La phase 2 comprenait les squelettes de 10 équidés qui avaient été brûlés, selon les signes d’altération thermique de leurs os et de l’orge brûlée en dessous. La différence significative ici est ce que les chercheurs appellent « la preuve d’une éventuelle éviscération post-mortem du thorax ». L’absence d’os hyoïde dans le cou les a amenés à cette conclusion, mais il est difficile de démontrer de manière concluante ce type d’éviscération puisqu’elle ne laisse aucune trace de couteau.
Quelque chose qui est devenu évident au cours de la phase 3 était une indication qu’il devait y avoir une sorte de fête accompagnant le sacrifice. Les os d’équidés de cette phase ne présentent aucun signe de dépeçage, mais ces signes ont été observés sur les os de bovins, notamment des côtes décharnées. Il y avait aussi des traces de morsures humaines sur ces côtes. Les sacrifices d’animaux incluant la consommation d’animaux étaient également pratiqués dans la Grèce antique à peu près à la même époque, ce n’était donc pas une anomalie.
Mystère des chevaux fantômes
Des écrits anciens décrivent des sacrifices d’équidés en Méditerranée, impliquant parfois des centaines d’animaux, mais il n’existait jusqu’à présent que peu de preuves pour étayer cette hypothèse. Il y en avait bien moins d’une centaine à Casas del Turuñuelo, même si la plupart étaient des équidés. L’âge de tous les sacrifices au moment de leur décès était estimé par les signes d’usure de leurs dents. La plupart d’entre eux étaient des animaux de trait mâles dans la fleur de l’âge, et huit d’entre eux présentaient des signes d’usure causés par des morceaux de fer trouvés dans leur bouche. Cela fournit une preuve supplémentaire de leur utilisation pour la guerre, le transport ou les travaux agricoles.

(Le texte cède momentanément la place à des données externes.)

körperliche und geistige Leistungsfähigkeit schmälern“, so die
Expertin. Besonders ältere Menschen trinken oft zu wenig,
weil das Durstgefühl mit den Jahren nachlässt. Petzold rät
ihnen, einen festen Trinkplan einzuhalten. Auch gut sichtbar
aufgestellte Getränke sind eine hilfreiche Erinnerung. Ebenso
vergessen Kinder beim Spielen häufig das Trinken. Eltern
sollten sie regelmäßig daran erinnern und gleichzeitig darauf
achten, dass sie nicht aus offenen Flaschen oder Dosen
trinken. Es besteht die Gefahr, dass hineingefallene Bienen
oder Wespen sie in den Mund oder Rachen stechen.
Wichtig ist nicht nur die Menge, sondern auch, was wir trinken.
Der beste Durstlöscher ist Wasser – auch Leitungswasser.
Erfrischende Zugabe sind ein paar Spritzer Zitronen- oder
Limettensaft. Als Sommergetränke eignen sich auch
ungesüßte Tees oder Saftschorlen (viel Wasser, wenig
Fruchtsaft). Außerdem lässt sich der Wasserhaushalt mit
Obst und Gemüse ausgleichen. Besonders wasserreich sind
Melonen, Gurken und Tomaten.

Ce qui est ressorti de la phase 1, c’est que les équidés de cette phase avaient manifestement été sacrifiés par paires ou du moins positionnés de cette façon post mortem. Les archéologues suggèrent qu’ils auraient pu rassembler des charrettes avant leur mort. Il y a également eu un cas dans la phase 2 où les cous de deux squelettes ont été croisés au centre de ce qui était autrefois une cour. On ne sait pas si cela faisait partie d’un rituel associé à une divinité ou à la vie après la mort d’un propriétaire décédé.
La question de savoir pourquoi les chevaux, en particulier, ont été sacrifiés reste ouverte. Les chercheurs pensent qu’il est possible qu’ils aient été utilisés dans un sacrifice funéraire afin que le défunt puisse entrer dans l’au-delà aux côtés de ses fidèles compagnons. Cela a été démontré dans d’autres cultures anciennes, comme les Scythes de ce qui est aujourd’hui la Russie et l’Ukraine, qui sacrifiaient des chevaux lors des funérailles. Que ce soit le cas pour au moins certains des équidés de Casas del Turuñuelo reste un mystère.